EXERCISE DETAILS
Restate every record that follows, keeping it exact.

.....

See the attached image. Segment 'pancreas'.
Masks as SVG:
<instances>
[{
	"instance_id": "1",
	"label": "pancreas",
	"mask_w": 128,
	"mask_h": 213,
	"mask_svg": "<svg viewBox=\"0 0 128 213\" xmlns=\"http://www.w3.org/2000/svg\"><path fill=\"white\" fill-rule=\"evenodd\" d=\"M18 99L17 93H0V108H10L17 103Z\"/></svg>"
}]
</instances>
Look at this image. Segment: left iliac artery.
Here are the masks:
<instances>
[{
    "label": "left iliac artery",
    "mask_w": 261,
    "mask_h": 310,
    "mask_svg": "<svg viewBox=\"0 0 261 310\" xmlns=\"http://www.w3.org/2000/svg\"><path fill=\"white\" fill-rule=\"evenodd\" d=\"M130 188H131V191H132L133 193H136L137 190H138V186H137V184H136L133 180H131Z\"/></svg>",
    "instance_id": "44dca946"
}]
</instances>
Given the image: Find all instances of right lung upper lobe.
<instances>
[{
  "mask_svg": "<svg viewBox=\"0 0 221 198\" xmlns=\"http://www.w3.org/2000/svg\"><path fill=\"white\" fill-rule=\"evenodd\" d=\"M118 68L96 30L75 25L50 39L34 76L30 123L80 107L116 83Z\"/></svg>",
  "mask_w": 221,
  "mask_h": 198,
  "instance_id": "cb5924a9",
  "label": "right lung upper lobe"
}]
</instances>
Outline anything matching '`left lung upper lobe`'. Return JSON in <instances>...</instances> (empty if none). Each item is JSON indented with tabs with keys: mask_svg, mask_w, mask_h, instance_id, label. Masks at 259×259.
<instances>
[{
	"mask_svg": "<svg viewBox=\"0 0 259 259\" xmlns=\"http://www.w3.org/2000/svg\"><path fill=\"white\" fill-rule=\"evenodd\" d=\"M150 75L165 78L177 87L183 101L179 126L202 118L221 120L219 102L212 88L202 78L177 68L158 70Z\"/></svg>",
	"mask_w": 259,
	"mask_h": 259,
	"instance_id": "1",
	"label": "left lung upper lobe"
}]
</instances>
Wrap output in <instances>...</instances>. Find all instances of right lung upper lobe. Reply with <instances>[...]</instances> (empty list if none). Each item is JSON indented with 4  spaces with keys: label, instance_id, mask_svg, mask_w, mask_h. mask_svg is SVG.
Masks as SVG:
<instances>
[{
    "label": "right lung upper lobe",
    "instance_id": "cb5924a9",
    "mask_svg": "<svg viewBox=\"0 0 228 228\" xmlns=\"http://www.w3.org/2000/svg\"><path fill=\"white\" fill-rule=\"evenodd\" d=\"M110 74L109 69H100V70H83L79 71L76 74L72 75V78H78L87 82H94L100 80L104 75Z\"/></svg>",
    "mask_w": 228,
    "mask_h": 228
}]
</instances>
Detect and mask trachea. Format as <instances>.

.....

EXPECTED ANSWER
See the attached image. Segment 'pancreas'.
Masks as SVG:
<instances>
[{
	"instance_id": "1",
	"label": "pancreas",
	"mask_w": 128,
	"mask_h": 213,
	"mask_svg": "<svg viewBox=\"0 0 128 213\" xmlns=\"http://www.w3.org/2000/svg\"><path fill=\"white\" fill-rule=\"evenodd\" d=\"M18 99L17 93H0V108H10L17 103Z\"/></svg>"
}]
</instances>
Look at this image. Segment: left iliac artery.
Here are the masks:
<instances>
[{
    "label": "left iliac artery",
    "mask_w": 261,
    "mask_h": 310,
    "mask_svg": "<svg viewBox=\"0 0 261 310\" xmlns=\"http://www.w3.org/2000/svg\"><path fill=\"white\" fill-rule=\"evenodd\" d=\"M130 188H131V191H132L133 193H136L137 190H138V186H137V184H136L133 180H131Z\"/></svg>",
    "instance_id": "44dca946"
}]
</instances>
Given the image: Find all instances of right lung upper lobe.
<instances>
[{
  "mask_svg": "<svg viewBox=\"0 0 221 198\" xmlns=\"http://www.w3.org/2000/svg\"><path fill=\"white\" fill-rule=\"evenodd\" d=\"M118 68L96 30L75 25L50 39L34 76L30 123L80 107L116 83Z\"/></svg>",
  "mask_w": 221,
  "mask_h": 198,
  "instance_id": "cb5924a9",
  "label": "right lung upper lobe"
}]
</instances>
Outline anything matching '`left lung upper lobe`'. Return JSON in <instances>...</instances> (empty if none). Each item is JSON indented with tabs with keys: mask_svg, mask_w, mask_h, instance_id, label. Masks at 259×259.
<instances>
[{
	"mask_svg": "<svg viewBox=\"0 0 259 259\" xmlns=\"http://www.w3.org/2000/svg\"><path fill=\"white\" fill-rule=\"evenodd\" d=\"M150 75L165 78L177 87L183 101L179 126L202 118L221 120L219 102L212 88L202 78L177 68L158 70Z\"/></svg>",
	"mask_w": 259,
	"mask_h": 259,
	"instance_id": "1",
	"label": "left lung upper lobe"
}]
</instances>
Wrap output in <instances>...</instances>. Find all instances of right lung upper lobe. Reply with <instances>[...]</instances> (empty list if none). Each item is JSON indented with 4  spaces with keys: label, instance_id, mask_svg, mask_w, mask_h. mask_svg is SVG.
Masks as SVG:
<instances>
[{
    "label": "right lung upper lobe",
    "instance_id": "cb5924a9",
    "mask_svg": "<svg viewBox=\"0 0 228 228\" xmlns=\"http://www.w3.org/2000/svg\"><path fill=\"white\" fill-rule=\"evenodd\" d=\"M110 74L109 69H100V70H83L79 71L76 74L72 75V78H78L87 82H94L100 80L104 75Z\"/></svg>",
    "mask_w": 228,
    "mask_h": 228
}]
</instances>
Detect and mask trachea. Format as <instances>.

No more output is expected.